**YOUR OBJECTIVE**: Repeat only the stretch of lines below that runs from the line with "Skylines (93, 1533)" through the line with "Zaloguj się (280, 711)", unaltered.

**RECORDS FOR THE TASK**:
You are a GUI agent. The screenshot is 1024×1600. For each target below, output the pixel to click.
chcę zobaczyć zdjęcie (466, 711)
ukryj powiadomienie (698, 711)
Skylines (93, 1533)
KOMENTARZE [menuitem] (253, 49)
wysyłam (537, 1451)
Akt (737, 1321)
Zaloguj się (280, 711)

==

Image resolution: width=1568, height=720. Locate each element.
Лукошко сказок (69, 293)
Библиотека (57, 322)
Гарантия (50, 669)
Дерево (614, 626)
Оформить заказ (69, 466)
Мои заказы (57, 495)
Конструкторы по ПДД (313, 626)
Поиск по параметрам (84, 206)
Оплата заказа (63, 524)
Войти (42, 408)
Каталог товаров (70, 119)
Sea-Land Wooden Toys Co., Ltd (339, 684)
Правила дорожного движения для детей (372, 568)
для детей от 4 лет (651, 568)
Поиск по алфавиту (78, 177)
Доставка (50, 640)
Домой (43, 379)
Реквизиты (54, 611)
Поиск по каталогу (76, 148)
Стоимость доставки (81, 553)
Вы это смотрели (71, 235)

---

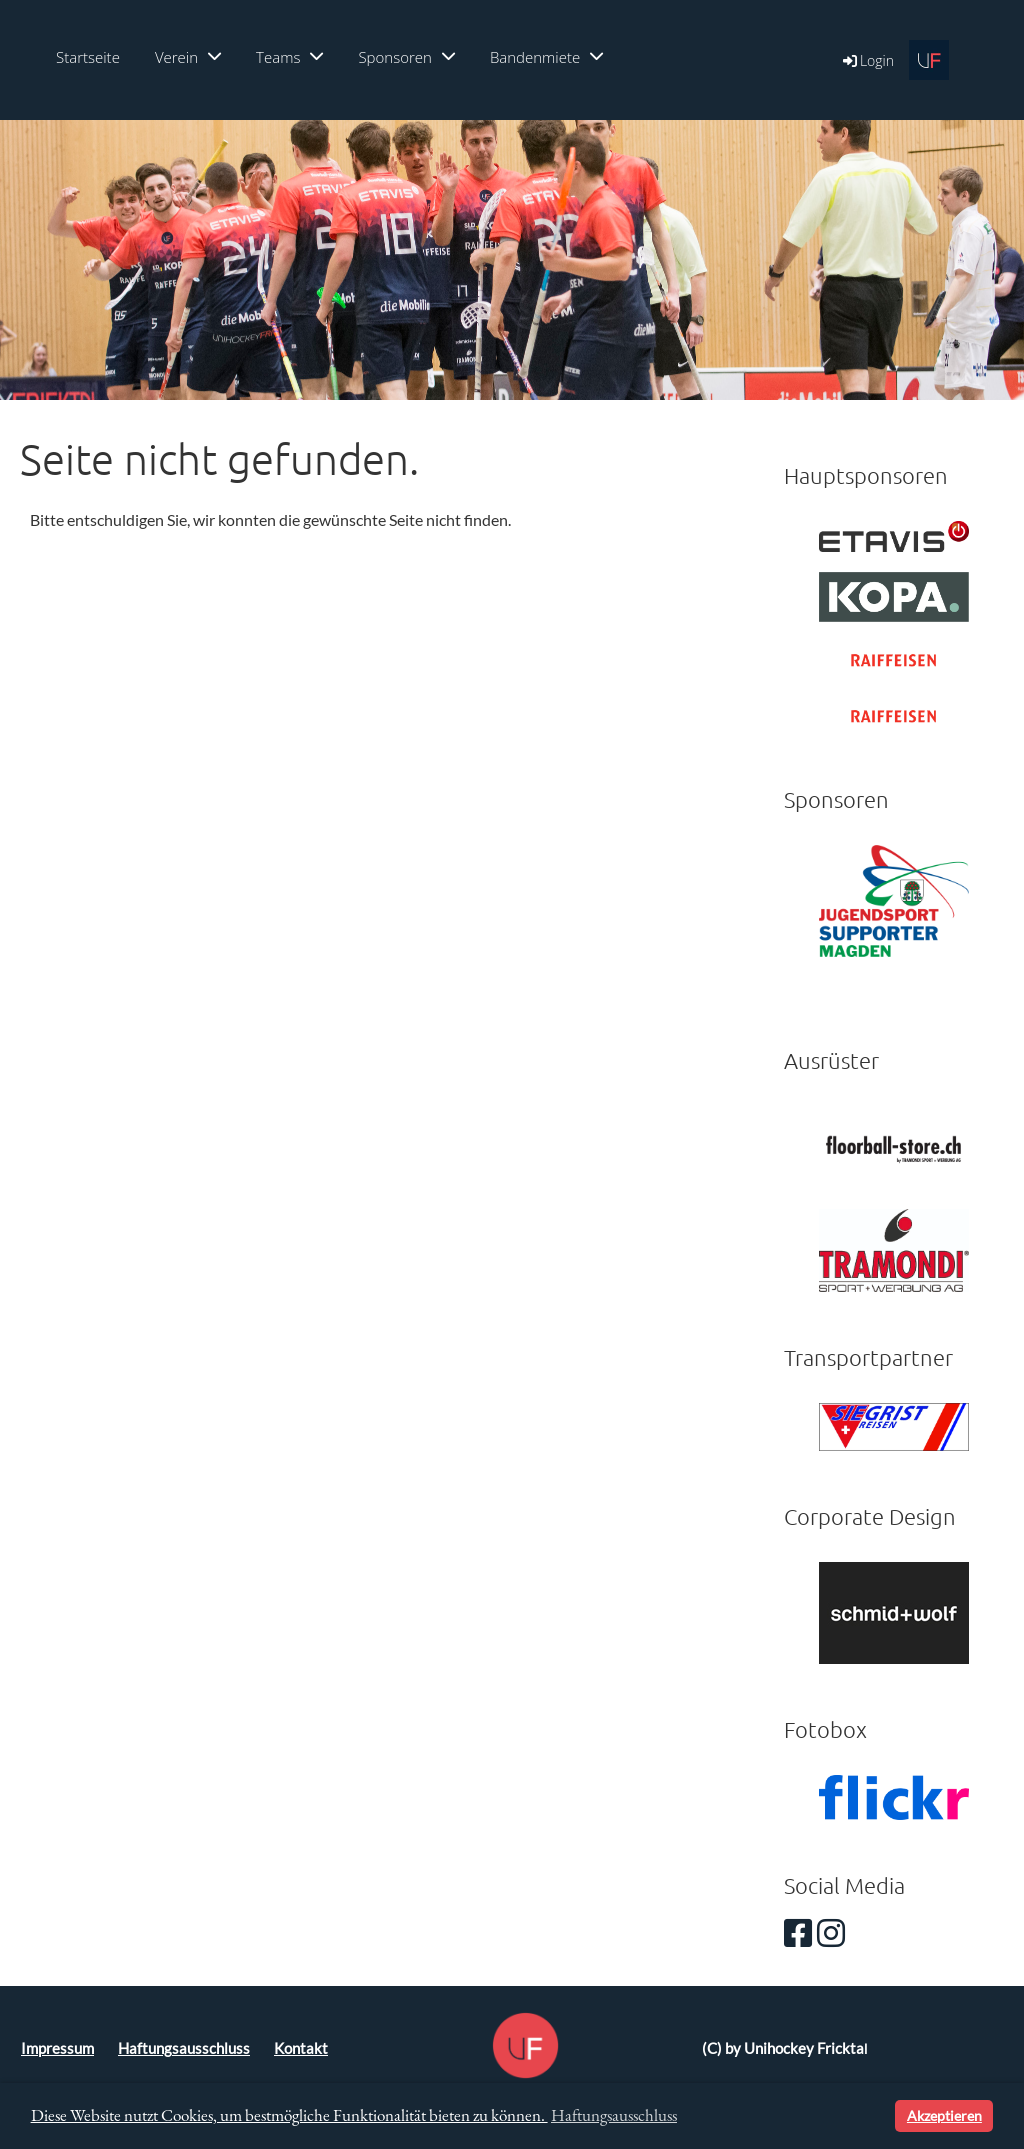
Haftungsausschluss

**RESULT OF THE TASK**:
Skylines (93, 1533)
KOMENTARZE [menuitem] (253, 49)
wysyłam (537, 1451)
Akt (737, 1321)
Zaloguj się (280, 711)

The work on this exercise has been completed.